## [Required action]
A word-for-word copy of the entries, with the images left out, is what you should write.

## [Dataset excerpts]
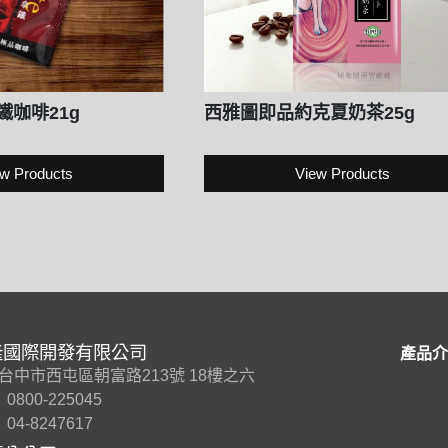
咖啡21g
西雅圖即品約克夏奶茶25g
w Products
View Products
隆國際開發有限公司
產品介
7 台中市西屯區朝富路213號 18樓之六
0800-225045
04-8247617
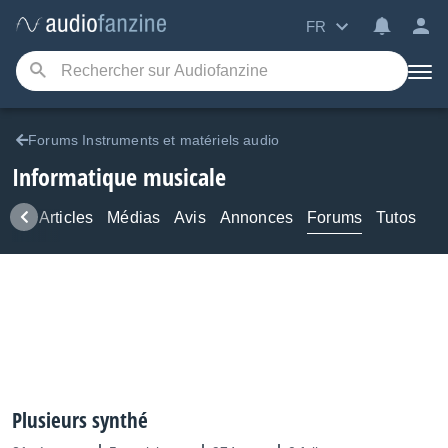
FR
Forums Instruments et matériels audio
Informatique musicale
ews
Articles
Médias
Avis
Annonces
Forums
Tutos
Plusieurs synthé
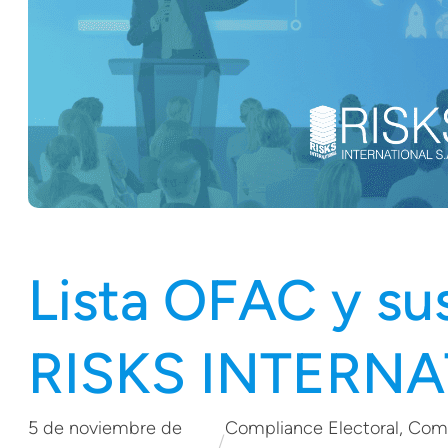
Lista OFAC y sus
RISKS INTERN
5 de noviembre de
Compliance Electoral
, 
Comp
/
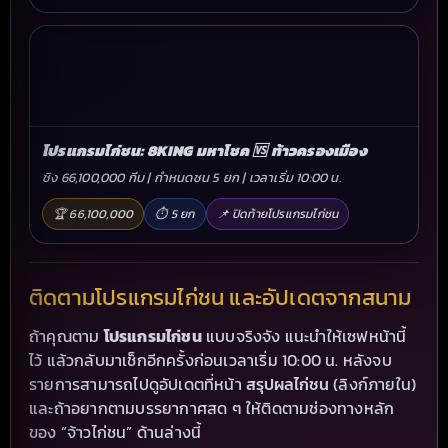
โปรแกรมไก่ชน: 8KING มหาโชค 🆚 ท้าวครองเมือง
ชิง 66,100,000 กีบ | กำหนดชน 5 ยก | เวลาเริ่ม 10:00 น.
🏆 66,100,000
⏱ 5 ยก
📌 ปิดท้ายโปรแกรมไก่ชน
ติดตามโปรแกรมไก่ชน และอัปเดตจากสนาม
ถ้าคุณตาม
โปรแกรมไก่ชน
แบบจริงจัง แนะนำให้เซฟหน้านี้
ไว้ แล้วกลับมาเช็กอีกครั้งก่อนเวลาเริ่ม 10:00 น. หลังจบ
สรุปผลไก่ชน
รายการสามารถไปดูอัปเดตที่หน้า
(ลิงก์ภายใน)
และถ้าอยากตามบรรยากาศสด ๆ ให้ติดตามช่องทางหลัก
ของ “จ้าวไก่ชน” ด้านล่างนี้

## [Reply to the task]
咖啡21g
西雅圖即品約克夏奶茶25g
w Products
View Products
隆國際開發有限公司
產品介
7 台中市西屯區朝富路213號 18樓之六
0800-225045
04-8247617
FR
Forums Instruments et matériels audio
Informatique musicale
ews
Articles
Médias
Avis
Annonces
Forums
Tutos
Plusieurs synthé
Lista OFAC y sus
RISKS INTERN
5 de noviembre de
Compliance Electoral
, 
Comp
/
โปรแกรมไก่ชน: 8KING มหาโชค 🆚 ท้าวครองเมือง
ชิง 66,100,000 กีบ | กำหนดชน 5 ยก | เวลาเริ่ม 10:00 น.
🏆 66,100,000
⏱ 5 ยก
📌 ปิดท้ายโปรแกรมไก่ชน
ติดตามโปรแกรมไก่ชน และอัปเดตจากสนาม
ถ้าคุณตาม
โปรแกรมไก่ชน
แบบจริงจัง แนะนำให้เซฟหน้านี้
ไว้ แล้วกลับมาเช็กอีกครั้งก่อนเวลาเริ่ม 10:00 น. หลังจบ
สรุปผลไก่ชน
รายการสามารถไปดูอัปเดตที่หน้า
(ลิงก์ภายใน)
และถ้าอยากตามบรรยากาศสด ๆ ให้ติดตามช่องทางหลัก
ของ “จ้าวไก่ชน” ด้านล่างนี้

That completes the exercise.